All records below are to be repeated exactly, with the pictures left out.

Recorded data

* * *

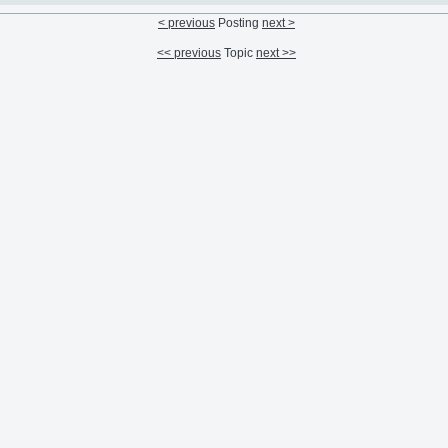
< previous
Posting
next >
<< previous
Topic
next >>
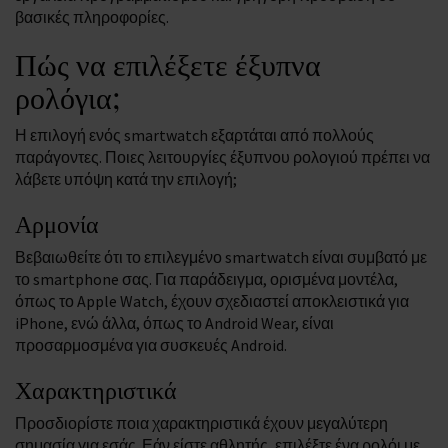
βασικές πληροφορίες.
Πώς να επιλέξετε έξυπνα
ρολόγια;
Η επιλογή ενός smartwatch εξαρτάται από πολλούς
παράγοντες. Ποιες λειτουργίες έξυπνου ρολογιού πρέπει να
λάβετε υπόψη κατά την επιλογή;
Αρμονία
Βεβαιωθείτε ότι το επιλεγμένο smartwatch είναι συμβατό με
το smartphone σας. Για παράδειγμα, ορισμένα μοντέλα,
όπως το Apple Watch, έχουν σχεδιαστεί αποκλειστικά για
iPhone, ενώ άλλα, όπως το Android Wear, είναι
προσαρμοσμένα για συσκευές Android.
Χαρακτηριστικά
Προσδιορίστε ποια χαρακτηριστικά έχουν μεγαλύτερη
σημασία για εσάς. Εάν είστε αθλητής, επιλέξτε ένα ρολόι με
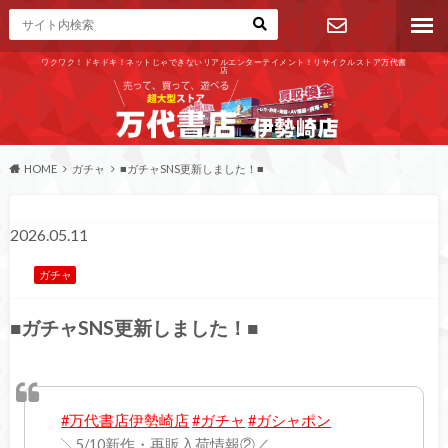
ワクワク！ドキドキ！ネットじゃできないリアルエンターテイメント！リサイクルストア万代書
店
お問い合わ
せ
HOME
ガチャ
■ガチャSNS更新しました！■
2026.05.11
ガチャ
■ガチャSNS更新しました！■
#万代書店伊勢崎店
#ガチャ
#ガシャポン
╲5/10新作・再販入荷情報②／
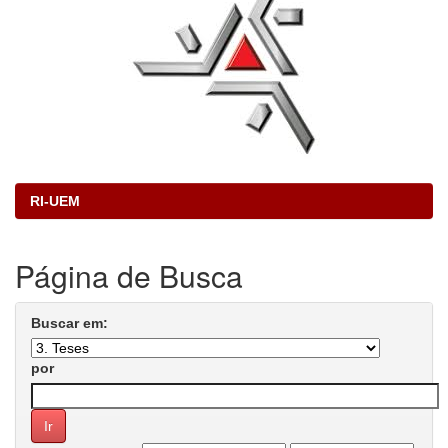
RI-UEM
Página de Busca
Buscar em:
por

* * *

§ SOLVED PROBLEM:
< previous
Posting
next >
<< previous
Topic
next >>
βασικές πληροφορίες.
Πώς να επιλέξετε έξυπνα
ρολόγια;
Η επιλογή ενός smartwatch εξαρτάται από πολλούς
παράγοντες. Ποιες λειτουργίες έξυπνου ρολογιού πρέπει να
λάβετε υπόψη κατά την επιλογή;
Αρμονία
Βεβαιωθείτε ότι το επιλεγμένο smartwatch είναι συμβατό με
το smartphone σας. Για παράδειγμα, ορισμένα μοντέλα,
όπως το Apple Watch, έχουν σχεδιαστεί αποκλειστικά για
iPhone, ενώ άλλα, όπως το Android Wear, είναι
προσαρμοσμένα για συσκευές Android.
Χαρακτηριστικά
Προσδιορίστε ποια χαρακτηριστικά έχουν μεγαλύτερη
σημασία για εσάς. Εάν είστε αθλητής, επιλέξτε ένα ρολόι με
ワクワク！ドキドキ！ネットじゃできないリアルエンターテイメント！リサイクルストア万代書
店
お問い合わ
せ
HOME
ガチャ
■ガチャSNS更新しました！■
2026.05.11
ガチャ
■ガチャSNS更新しました！■
#万代書店伊勢崎店
#ガチャ
#ガシャポン
╲5/10新作・再販入荷情報②／
RI-UEM
Página de Busca
Buscar em:
por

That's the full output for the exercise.